It's a way to get in the last word or force your opponent into a trap. Either the last word is "if" in which case the truth value of the thing is left unresolved (meaning you either won or tied the argument) or the other side looks like jerks who aren't willing to let things go even after they've been apologized to and the matter should close. Ungracious jerkheaded bastards.
On top of that if it's of the form, "I'm sorry if anyone was X," it allows you to take a stab not just at the other side's argument, but at the other side as individuals. At this point you know that someone was X (hurt, offended, hit in the head with a baseball bat, robbed, wrongfully evicted, wrongfully convicted, wrongfully executed, inconvenienced, annoyed) otherwise you wouldn't be apologizing. So since you know that someone was/some people were, and you're still acting like it's unknown whether anyone was, you're not counting that someone/those people as part of anyone. You're not counting them as people. You are denying their personhood.

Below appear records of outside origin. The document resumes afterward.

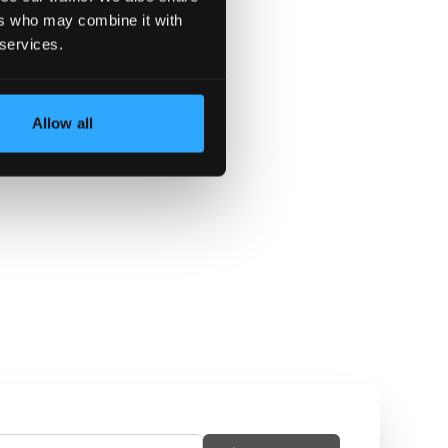
ers who may combine it with
 services.
Allow all
ите
ашето
йл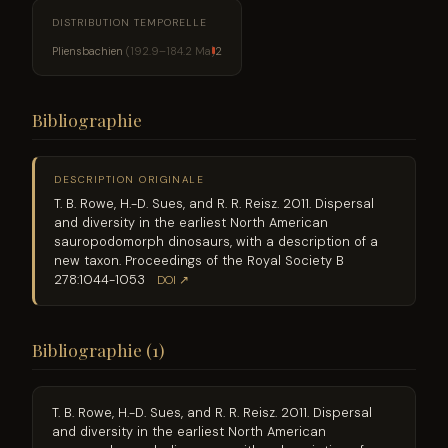
DISTRIBUTION TEMPORELLE
Pliensbachien
(192.9–184.2 Ma)
2
Bibliographie
DESCRIPTION ORIGINALE
T. B. Rowe, H.-D. Sues, and R. R. Reisz. 2011. Dispersal
and diversity in the earliest North American
sauropodomorph dinosaurs, with a description of a
new taxon. Proceedings of the Royal Society B
278:1044-1053
DOI ↗
Bibliographie (1)
T. B. Rowe, H.-D. Sues, and R. R. Reisz. 2011. Dispersal
and diversity in the earliest North American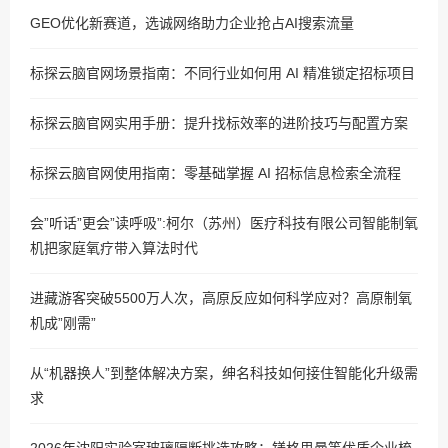
GEO优化新赛道，选诚网络助力企业抢占AI搜索流量
标探云脑官网场景指南：不同行业如何用 AI 精准锁定招标项目
标探云脑官网实用手册：提升找标效率的进阶技巧与配置方案
标探云脑官网使用指南：零基础掌握 AI 招标信息检索全流程
会”听话”更会”读呼吸”:柯尔（苏州）医疗科技有限公司智能制氧
机把家庭氧疗带入算法时代
进藏游客突破5500万人次，高原反应如何科学应对？高原制氧
机成”刚需”
从“机器换人”到整体解决方案，绅名科技如何接住智能化升级需
求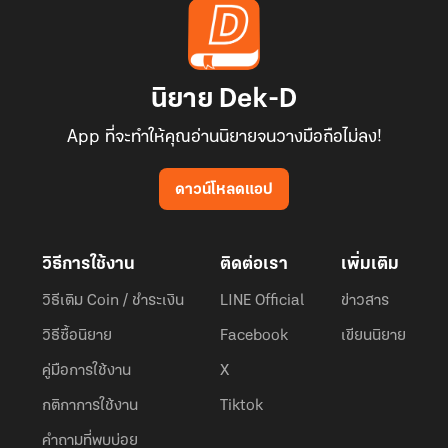
นิยาย Dek-D
App ที่จะทำให้คุณอ่านนิยายจนวางมือถือไม่ลง!
ดาวน์โหลดแอป
วิธีการใช้งาน
ติดต่อเรา
เพิ่มเติม
วิธีเติม Coin / ชำระเงิน
LINE Official
ข่าวสาร
วิธีซื้อนิยาย
Facebook
เขียนนิยาย
คู่มือการใช้งาน
X
กติกาการใช้งาน
Tiktok
คำถามที่พบบ่อย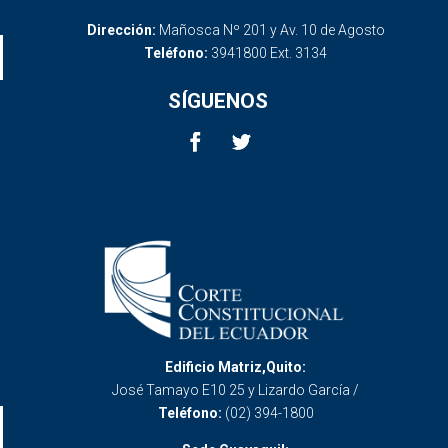
Dirección:
Mañosca Nº 201 y Av. 10 de Agosto
Teléfono:
3941800 Ext. 3134
SÍGUENOS
Edificio Matriz,Quito:
José Tamayo E10 25 y Lizardo García /
Teléfono:
(02) 394-1800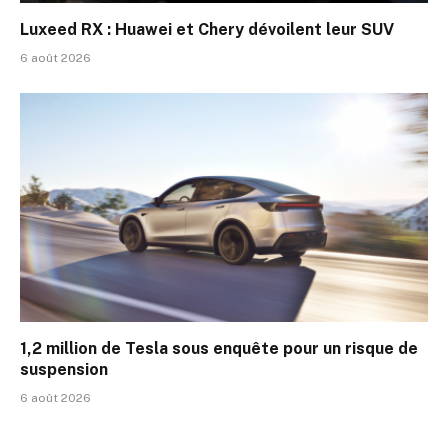
Luxeed RX : Huawei et Chery dévoilent leur SUV
6 août 2026
1,2 million de Tesla sous enquête pour un risque de
suspension
6 août 2026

That's not accidental, by the way. If someone wanted to be honest and be respectful and not class those they're pretending to apologize to as subhuman non-persons they'd say, "I'm sorry for/to all who were Xed." Making it an if statement is to erase the other people, call into question the Xing, not actually apologize, reap the benefits of apologizing, and make anyone who takes issue with you being a total asshole by making it an if statement look like they're the jerk.
It's the easiest thing in the world to offer an actual apology or to say that you really are sorry. The non-apology "I'm not really sorry," form of, "I am/we are sorry if..." is a rhetorical trick to make multiple jabs at the opposition, cast basic facts into doubt (to your advantage) and gain the high ground by making any response seem like it's unseasonable instead of illuminating the fact that you're being unreasonable.
So to the exact phrasing used in the title, "We are very sorry if..." means:
- We're not sorry.
- We want to muddy the waters by confusing the facts of the case.
- Because it was an "if [...] anyone" case: those we're supposedly apologizing to don't count as real people.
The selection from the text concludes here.